And finally… Unfinished ministry

A monk who used discarded bricks, bags of cement, empty paint cans and spare bicycle parts to build his own ‘Cathedral of Faith’, has died at the age of 96 with the project left unfinished.

And finally... Unfinished ministry

Justo Gallego Martínez was handed a plot of land in Madrid by his family 60 years ago.

Soaring 115 feet above a nondescript suburb, its Byzantine towers, turrets, Mozarabic arch and cupola have turned a building with no planning permission and no architect’s plans into Spain’s unlikeliest tourist attraction.



But it is also an orphan. Gallego died on Sunday, aged 96, his life’s work incomplete, its future in limbo. His dying wish was to be buried in the crypt, just as Antoni Gaudí reposes in Barcelona’s Sagrada Familia.

Joke comparisons have long been drawn between Gallego and Antoni Gaudí who designed Barcelona’s Sagrada Familia, to the extent that the local council named the street that runs alongside Gallego’s temple after the better-known Catalan architect.

Gallego began building his cathedral as an homage to Our Lady of the Pillar the Blessed Virgin Mary after he survived a bout of tuberculosis. He was dismissed at first as a crank who was asked to leave his monastery, but obscurity gradually gave way to admiration as his vision took shape from discarded construction materials.

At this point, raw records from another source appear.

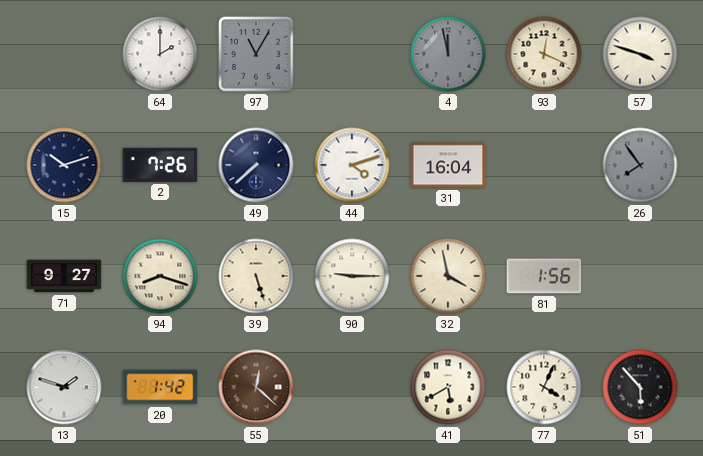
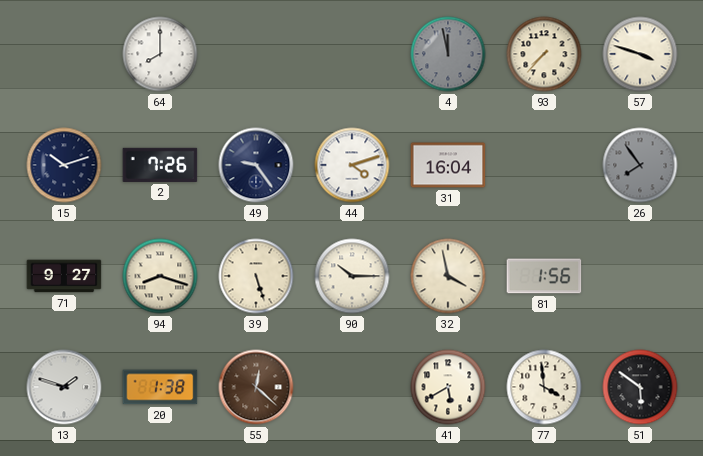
64: 2:00 -> 8:00
97: 11:05 -> none
93: 12:19 -> 7:37
49: 7:38 -> 9:24
90: 9:15 -> 10:15
20: 1:42 -> 1:38
77: 4:04 -> 3:59
51: 5:53 -> 5:51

A thousand plastic tubs donated by the local baker became moulds for the vaulted ceilings. The cathedral’s pillars were built from stacked oil drums. Its two thousand stained-glass windows were painstakingly created from fragments glued together.



Covering more than 50,000 sq ft, the building boasts two cloisters above the crypt, 12 towers and 28 cupolas, of which the main dome was inspired by the Vatican. For its grand entrance hall, Gallego looked to the White House in Washington.

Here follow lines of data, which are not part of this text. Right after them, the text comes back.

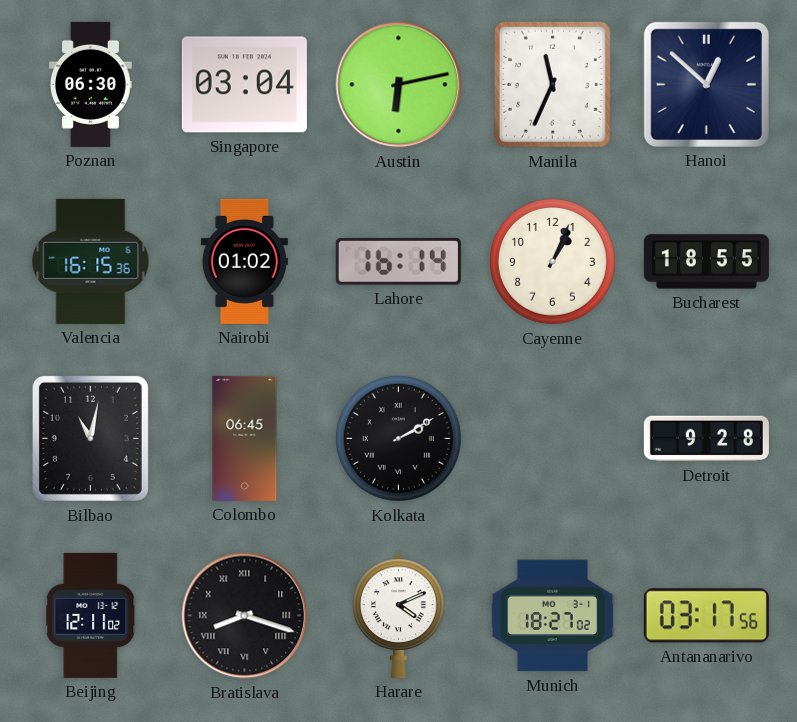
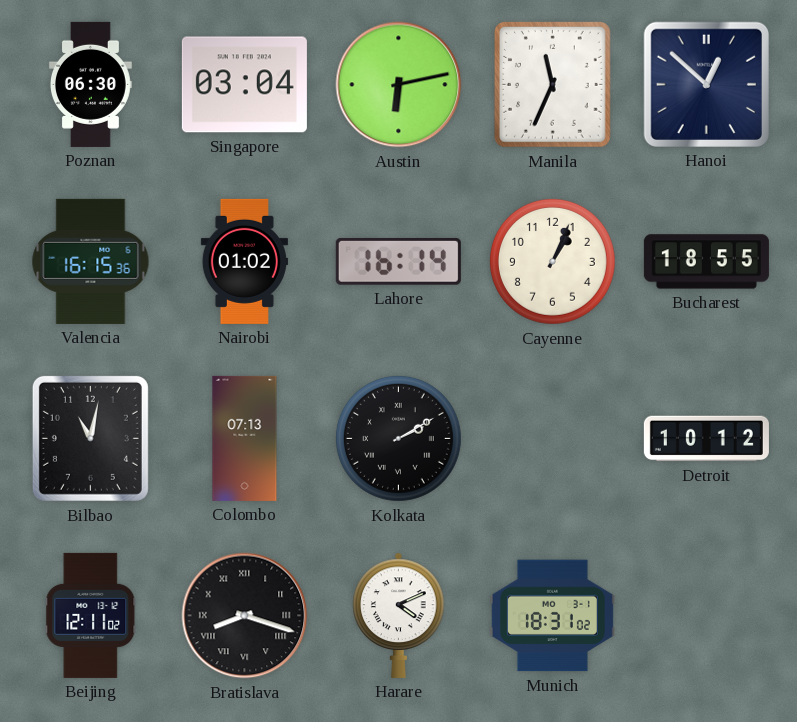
Colombo: 06:45 -> 07:13
Detroit: 9:28 -> 10:12
Munich: 18:27 -> 18:31
Antananarivo: 03:17 -> none
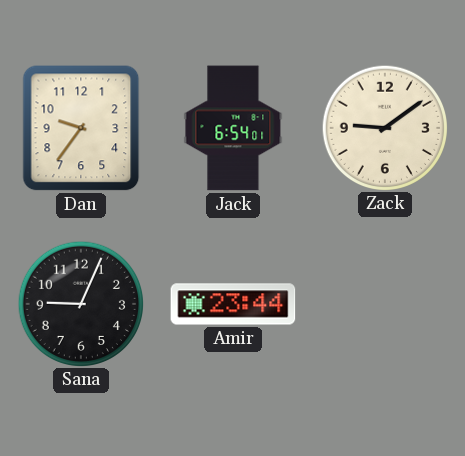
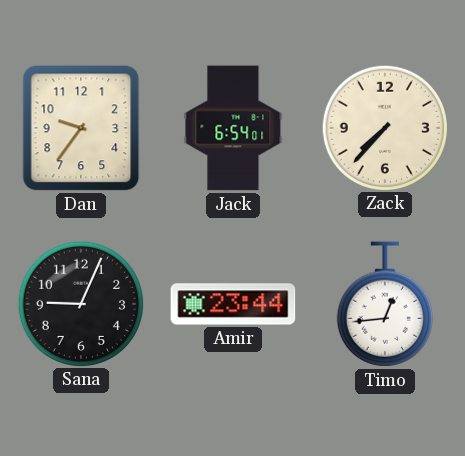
Zack: 9:09 -> 7:37
Timo: none -> 12:44
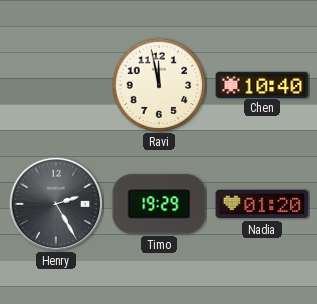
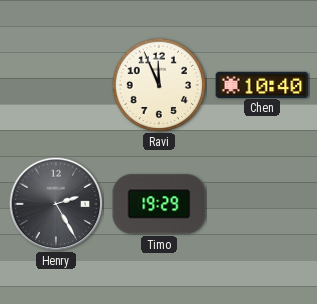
Ravi: 11:58 -> 11:56
Nadia: 01:20 -> none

While faithful Christians have drawn inspiration from his tenacity and commitment, the secular praise him as a pioneer of the recycling movement. Yet neither the council nor the Catholic Church have offered to take responsibility for his construction.

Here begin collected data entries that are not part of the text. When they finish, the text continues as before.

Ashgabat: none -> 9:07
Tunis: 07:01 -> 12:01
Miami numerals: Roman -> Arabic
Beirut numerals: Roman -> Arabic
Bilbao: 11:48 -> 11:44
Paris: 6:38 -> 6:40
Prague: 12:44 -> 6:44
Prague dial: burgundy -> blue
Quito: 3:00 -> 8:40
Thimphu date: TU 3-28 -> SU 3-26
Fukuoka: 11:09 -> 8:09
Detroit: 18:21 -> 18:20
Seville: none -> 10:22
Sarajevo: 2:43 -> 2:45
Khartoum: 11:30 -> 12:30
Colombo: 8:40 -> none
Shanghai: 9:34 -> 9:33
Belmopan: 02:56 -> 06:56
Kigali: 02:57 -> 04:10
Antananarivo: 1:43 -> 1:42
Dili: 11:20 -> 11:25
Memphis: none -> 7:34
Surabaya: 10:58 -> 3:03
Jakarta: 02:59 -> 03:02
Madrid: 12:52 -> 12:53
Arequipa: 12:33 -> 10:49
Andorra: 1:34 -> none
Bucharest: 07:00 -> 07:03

Sensing that his time was drawing near, Gallego donated the unfinished cathedral to Messengers of Peace, an non-governmental organisation that works with homeless people, earlier this year. Against all odds, a survey performed by Calter, an engineering firm, declared it structurally sound.

The company, which worked on Real Madrid’s Santiago Bernabéu stadium, told The Times: “It is incredible that a cathedral of this scale was built without blueprints nor an overall design, and that this was done by a single individual.”